-- RECORDS TO PROCESS follows --

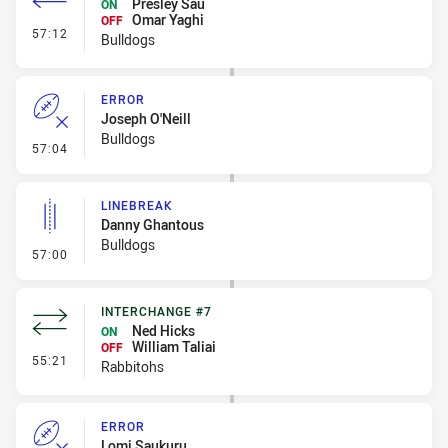
Presley Sau
ON
Omar Yaghi
OFF
- Interchange #6
57:12
Bulldogs
ERROR
Joseph O'Neill
Bulldogs
- Error
57:04
LINEBREAK
Danny Ghantous
Bulldogs
- Linebreak
57:00
INTERCHANGE #7
Ned Hicks
ON
William Taliai
OFF
- Interchange #7
55:21
Rabbitohs
ERROR
Lomi Saukuru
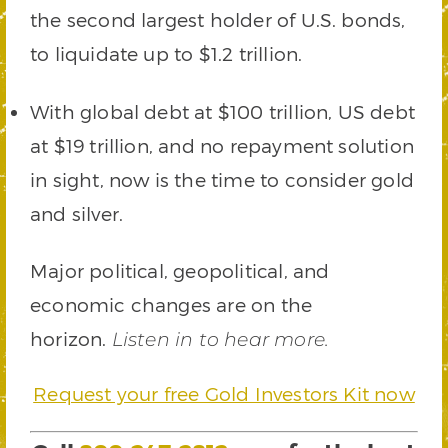
the second largest holder of U.S. bonds,
to liquidate up to $1.2 trillion.
With global debt at $100 trillion, US debt
at $19 trillion, and no repayment solution
in sight, now is the time to consider gold
and silver.
Major political, geopolitical, and
economic changes are on the
horizon.
Listen in to hear more.
Request your free Gold Investors Kit now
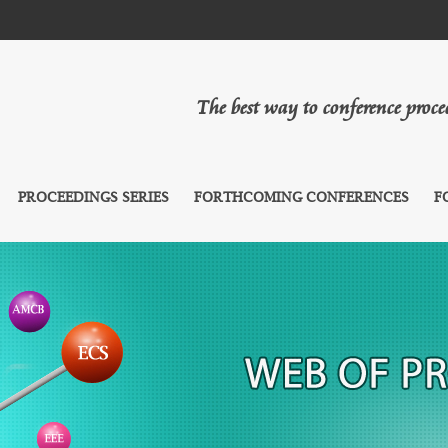
The best way to conference proc
PROCEEDINGS SERIES
FORTHCOMING CONFERENCES
F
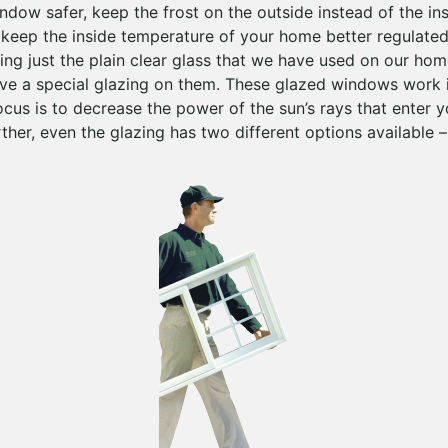
dow safer, keep the frost on the outside instead of the ins
to keep the inside temperature of your home better regula
ing just the plain clear glass that we have used on our ho
ave a special glazing on them. These glazed windows work i
ocus is to decrease the power of the sun’s rays that enter 
ther, even the glazing has two different options available –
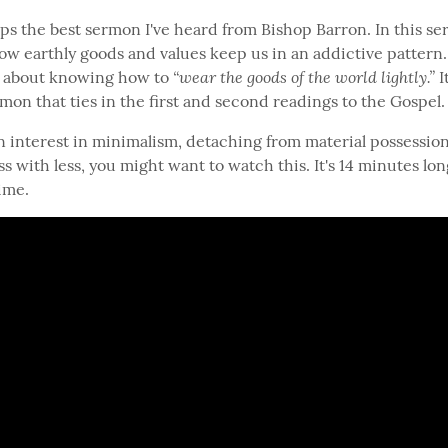
ps the best sermon I've heard from Bishop Barron. In this se
how earthly goods and values keep us in an addictive pattern.
“wear the goods of the world lightly.”
ks about knowing how to 
 I
mon that ties in the first and second readings to the Gospel.
n interest in minimalism, detaching from material possessions
 with less, you might want to watch this. It's 14 minutes long
ime.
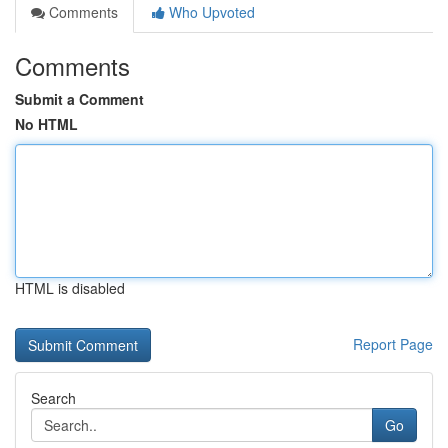
Comments
Who Upvoted
Comments
Submit a Comment
No HTML
HTML is disabled
Report Page
Search
Go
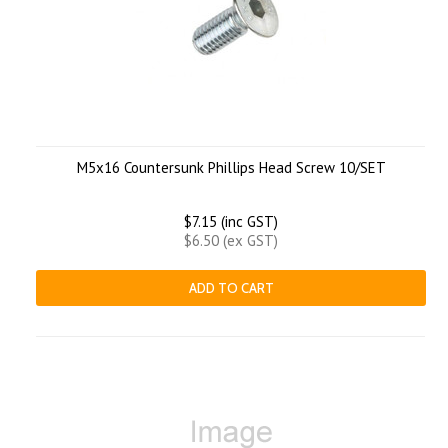
M5x16 Countersunk Phillips Head Screw 10/SET
$7.15 (inc GST)
$6.50 (ex GST)
ADD TO CART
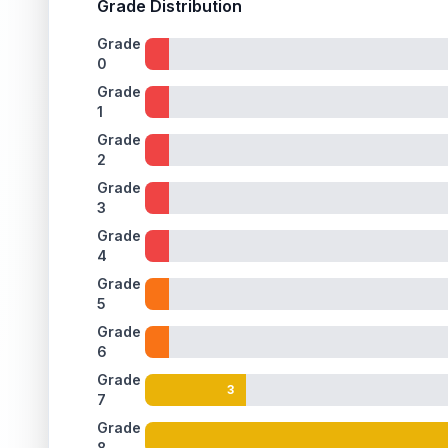
Grade Distribution
Grade
0
Grade
1
Grade
2
Grade
3
Grade
4
Grade
5
Grade
6
Grade
3
7
Grade
8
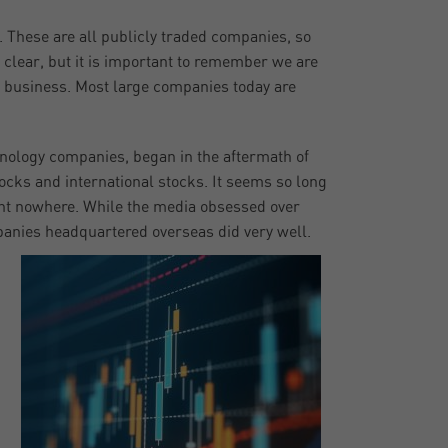
e. These are all publicly traded companies, so
 clear, but it is important to remember we are
 business. Most large companies today are
hnology companies, began in the aftermath of
tocks and international stocks. It seems so long
ent nowhere. While the media obsessed over
anies headquartered overseas did very well.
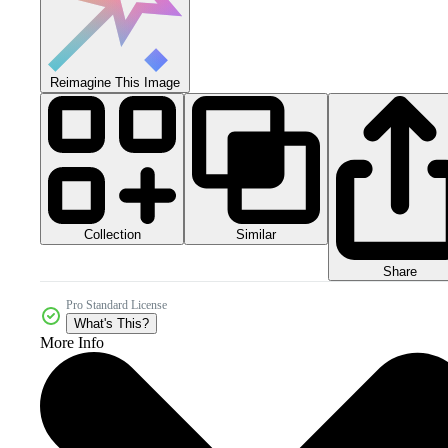
Reimagine This Image
Collection
Similar
Share
Pro Standard License
What's This?
More Info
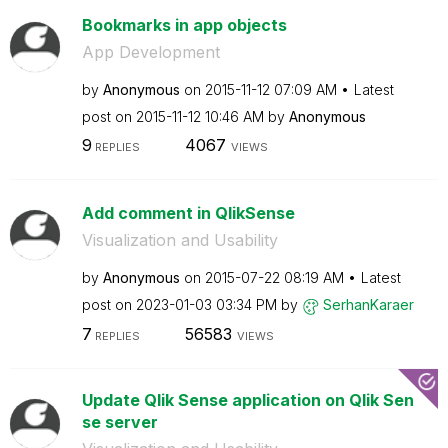
Bookmarks in app objects
App Development
by
Anonymous
on
‎2015-11-12
07:09 AM
Latest
post on
‎2015-11-12
10:46 AM
by
Anonymous
9
4067
REPLIES
VIEWS
Add comment in QlikSense
Visualization and Usability
by
Anonymous
on
‎2015-07-22
08:19 AM
Latest
post on
‎2023-01-03
03:34 PM
by
SerhanKaraer
7
56583
REPLIES
VIEWS
Update Qlik Sense application on Qlik Sen
se server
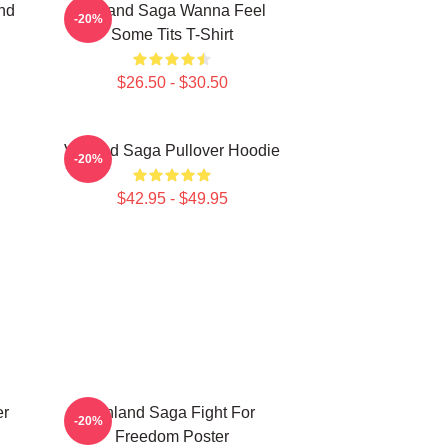
nd
Vinland Saga Wanna Feel
-20%
Some Tits T-Shirt
$26.50 - $30.50
Vinland Saga Pullover Hoodie
-20%
$42.95 - $49.95
er
Vinland Saga Fight For
-20%
Freedom Poster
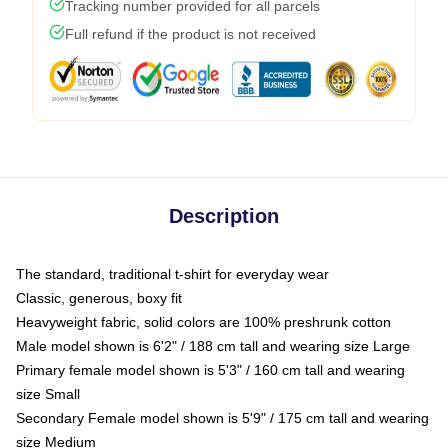
Tracking number provided for all parcels
Full refund if the product is not received
Description
The standard, traditional t-shirt for everyday wear
Classic, generous, boxy fit
Heavyweight fabric, solid colors are 100% preshrunk cotton
Male model shown is 6'2" / 188 cm tall and wearing size Large
Primary female model shown is 5'3" / 160 cm tall and wearing
size Small
Secondary Female model shown is 5'9" / 175 cm tall and wearing
size Medium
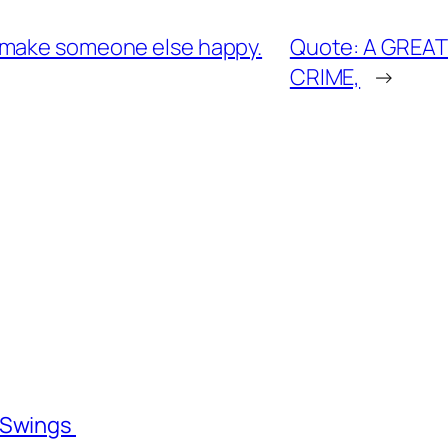
 make someone else happy.
Quote: A GREAT
CRIME,
→
l Swings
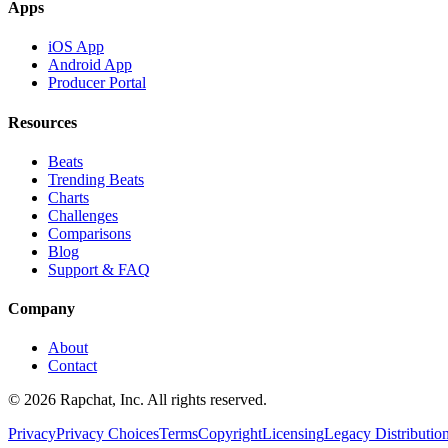
Apps
iOS App
Android App
Producer Portal
Resources
Beats
Trending Beats
Charts
Challenges
Comparisons
Blog
Support & FAQ
Company
About
Contact
© 2026 Rapchat, Inc. All rights reserved.
Privacy
Privacy Choices
Terms
Copyright
Licensing
Legacy Distributio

-- RECORDS TO PROCESS concluded --

EXERCISE PROMPT:
Every line above with the word "tall" is to be copied out.

RESULT BELOW:
Male model shown is 6'2" / 188 cm tall and wearing size Large
Primary female model shown is 5'3" / 160 cm tall and wearing
Secondary Female model shown is 5'9" / 175 cm tall and wearing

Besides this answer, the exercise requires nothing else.